[7116] in North American Network Operators' Group
Re: Info on MAE-EAST
daemon@ATHENA.MIT.EDU (Dirk Harms-Merbitz)
Fri Jan 17 18:18:31 1997
Date: Fri, 17 Jan 1997 15:09:54 -0800 (PST)
From: Dirk Harms-Merbitz <dirk@power.net>
To: David Schwartz <davids@wiznet.net>
cc: Michael Dillon <michael@memra.com>, nanog@merit.edu
In-Reply-To: <Pine.LNX.3.91.970117105701.632M-100000@davids.wiznet.net>
That's pretty much the nightmare scenario for the long-haul networks.
Frictionless capitalism with buying decision being made by machines, i.e.
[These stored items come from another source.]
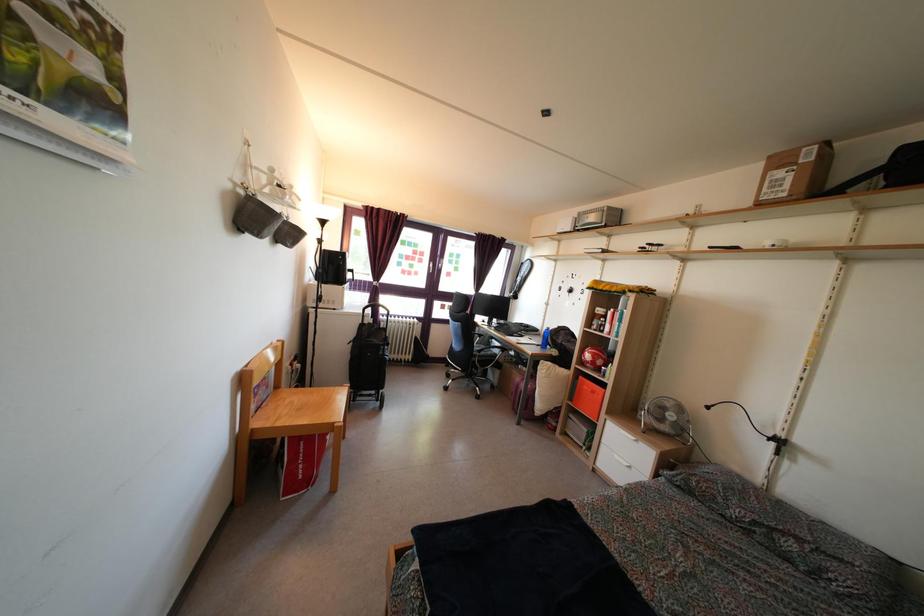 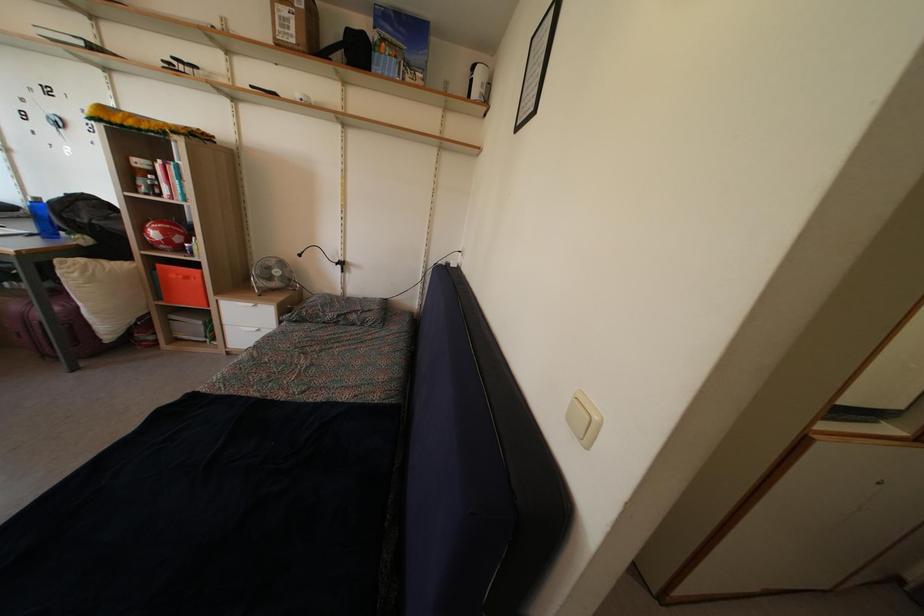 Find the pixel in the second image that matches point (674, 424) in the first image.

(280, 281) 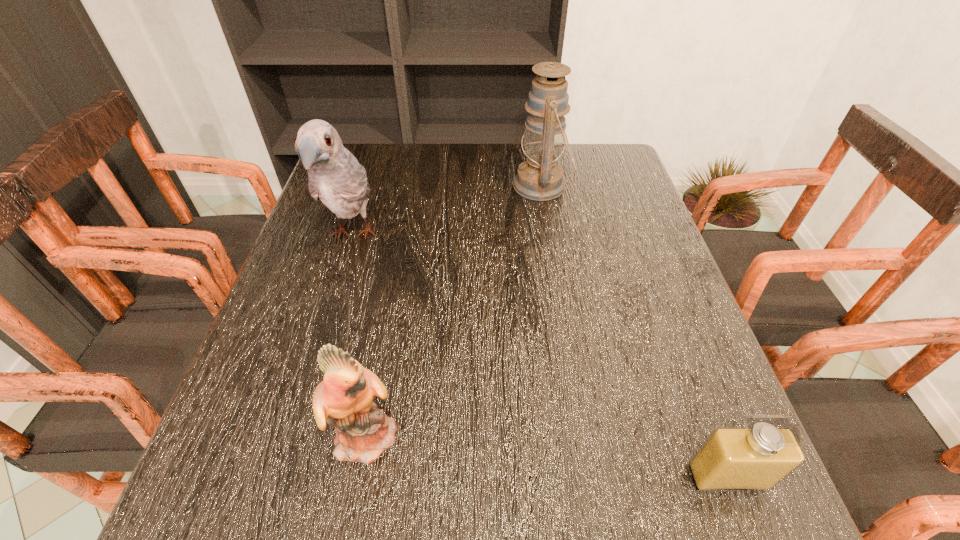 Where is `object at the far edge`? The width and height of the screenshot is (960, 540). object at the far edge is located at coordinates (540, 178).

Where is `parrot located in the near edge section of the desktop`? parrot located in the near edge section of the desktop is located at coordinates (344, 399).

Find the location of a particular element. This screenshot has width=960, height=540. perfume that is at the near edge is located at coordinates (755, 458).

Identify the location of object present at the left edge. (335, 177).

This screenshot has width=960, height=540. I want to click on object located in the right edge section of the desktop, so point(755,458).

At what (x,y) coordinates should I click in order to perform the action: click on object situated at the near right corner. Please return your answer as a coordinate pair (x, y). The image size is (960, 540). Looking at the image, I should click on (755, 458).

Find the location of `vacant space at the far edge of the desktop`. vacant space at the far edge of the desktop is located at coordinates (437, 181).

In the image, there is a desktop. Where is `vacant region at the near edge`? The image size is (960, 540). vacant region at the near edge is located at coordinates (546, 516).

In order to click on free space at the left edge of the desktop in this screenshot , I will do `click(273, 384)`.

Image resolution: width=960 pixels, height=540 pixels. In order to click on vacant space at the right edge of the desktop in this screenshot , I will do `click(616, 206)`. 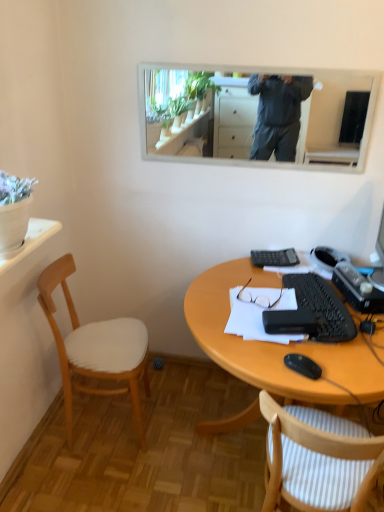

routers, based on the current state of the network. The product (long haul
packet transport) becomes a total commodity with non-existent customer
loyalty. Kewl.
Dirk
On Fri, 17 Jan 1997, David Schwartz wrote:
>
> I could equally well see a colo center where the plan is to run a
> DS3 to the colo center, put a router there, and buy transit from as many
> providers as you wanted by connecting to each provider's switch. For
> example, a room where Sprint, MCI, BBNPlanet, PSI, Netcom, and whoever
> else wanted to come would each have their own Ethernet switch or Gigaswitch.
>
> ISPs could then colo a router at the center and with no telco loop
> cost obtain transit connections from whatever combination of providers
> they wished. If the operators of the colo center had their own regional
> OC48 sonet ring, the cost to bring a DS3 to the center could be quite low
> for both ISPs and the big boys.
>
> DS
>
> On Thu, 16 Jan 1997, Michael Dillon wrote:
>
> > I guess I was visualizing something quite different from current
> > exchanges. Rather than have an Ethernet switch I was thinking of using
> > Ethernet point-to-point. And the exchange point was more like a big colo
> > center in which you could set up as many private interconnects as you
> > want at the lowest possible cost (interface ports plus installing a cable
> > versus running T1's or DS3's across town).